How Likely Are You To Be Admitted To A Law School After Being Waitlisted?

Likelihood of Admission To Law School After Being Waitlisted: “It Depends”

The short answer to the question of how likely you are to be admitted to a particular law school after being waitlisted is “it depends.” And it depends upon so many different factors that stating a percentage/estimate is both useless and misleading. That being said, “it depends” should not be taken as a cop-out answer, nor should you assume it isn’t relevant to your strategy of applying to law school.

Let’s analyze why getting accepted into a law school after being waitlisted depends upon so many factors, and why the likelihood of being accepted is so difficult to predict. And then we will discuss why the “it depends” answer is important to your law school application strategy.

Factors That Affect Being Admitted To Law School After Being Waitlisted

First, some law schools accept far more students off the waitlist than others. Second, some law schools waitlist far more students than others. Both of those factors will heavily influence an individual student’s chances of getting admitted into a particular law school after being waitlisted.

Second, results vary from year to year. And sometimes they vary significantly. So, the percentage of students a law school admits off the wait list in 2023 might be very different than those same numbers in 2024.

Third, law schools crave diversity. Not just diversity in terms of race, gender, etc. But diversity on a wide variety of factors: diversity of undergraduate institutions; diversity of college majors; diiversity of life and college experiences. The list goes on. In any given year, a law school may have a lot of one thing and very little of something else. Maybe one year the law school doesn’t have a single candidate who served in the military, and you did.
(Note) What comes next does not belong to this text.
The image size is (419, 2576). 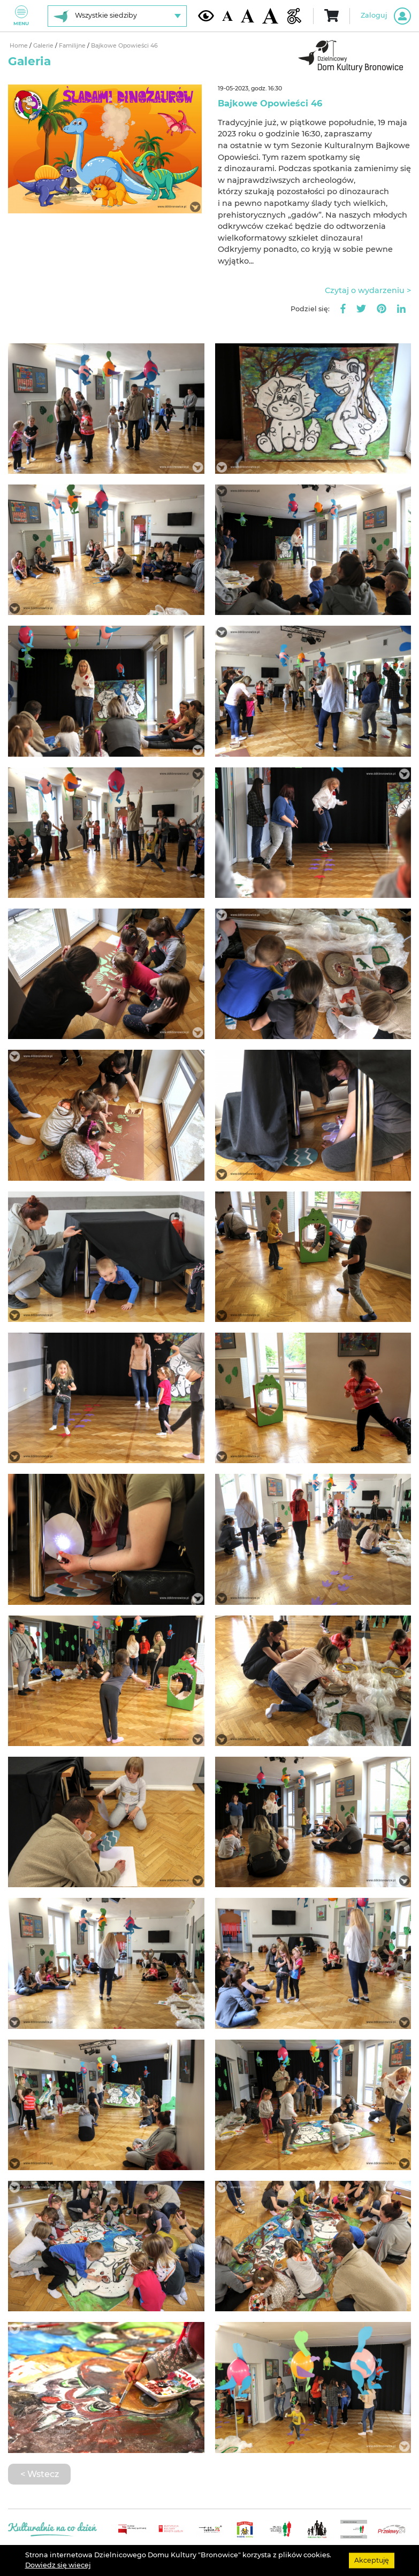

Maybe that year the law school doesn’t have a single accepted candidate from your college – that could be a big boost to you.

A lot more can be added to this list, but you get the idea. Obviously, the more competitive your application is (primarily LSAT score and cumulative undergraduate GPA), the better your chances. But after that, a lot may ride on things completely outside your control, and those unpredictable factors can vary greatly from law school to law school and from year to year.

The Relevance Of “It Depends” To Your Law School Application Strategy

It would be easy to dismiss the “it depends” answer as providing you with little to no guidance on your law school application strategy. It would be a mistake to reach such a conclusion.

Let’s begin by discussing some empirical evidence. Year after year I see certain strong law school applicants get admitted into one T14 law school…but only one T14 law school. Typically, such a student had the credentials (LSAT score and GPA) to be competitive at T14 law schools, but they were on the lower end of the medians. Obviously, there was something about that student’s law school application (i.e., their “soft factors”) that appealed to the T14 law school that accepted them, despite them not getting into other T14 law schools.

Other times I will see students get into one of their “reach” law schools while also getting rejected (or waitlisted) from other law schools that were lower in the rankings than their “reach” law school.

Hopefully, you can see where I am going with this. The wider the net you cast, the greater your chances of being admitted. Of course, you need to be reasonably competitive to have a chance – otherwise, you likely are just wasting money and setting yourself up for disappointment. But if your LSAT score and GPA make you reasonably competitive at various law schools, you undoubtedly improve your chances of acceptance by applying to more of them.

For example, if you apply to 10 “reach” law schools (that are not unrealistic “reaches”), the odds are much higher that one of them won’t have any students from your undergraduate institution that year than if you apply to only one “reach” law school. And so on. The larger net will impact your likelihood of being accepted initially, and also will impact your likelihood of getting admitted off at least one of your waitlists.


It is extremely difficult to predict the likelihood of getting accepted into law school off the waitlist. “It depends” (on a wide variety of factors) is the most honest and accurate answer one can give. However, because “it depends,” you can significantly improve your odds of being admitted to law school – either initially or off the waitlist – if you increase the number of law schools you apply to…assuming you are a reasonably competitive candidate.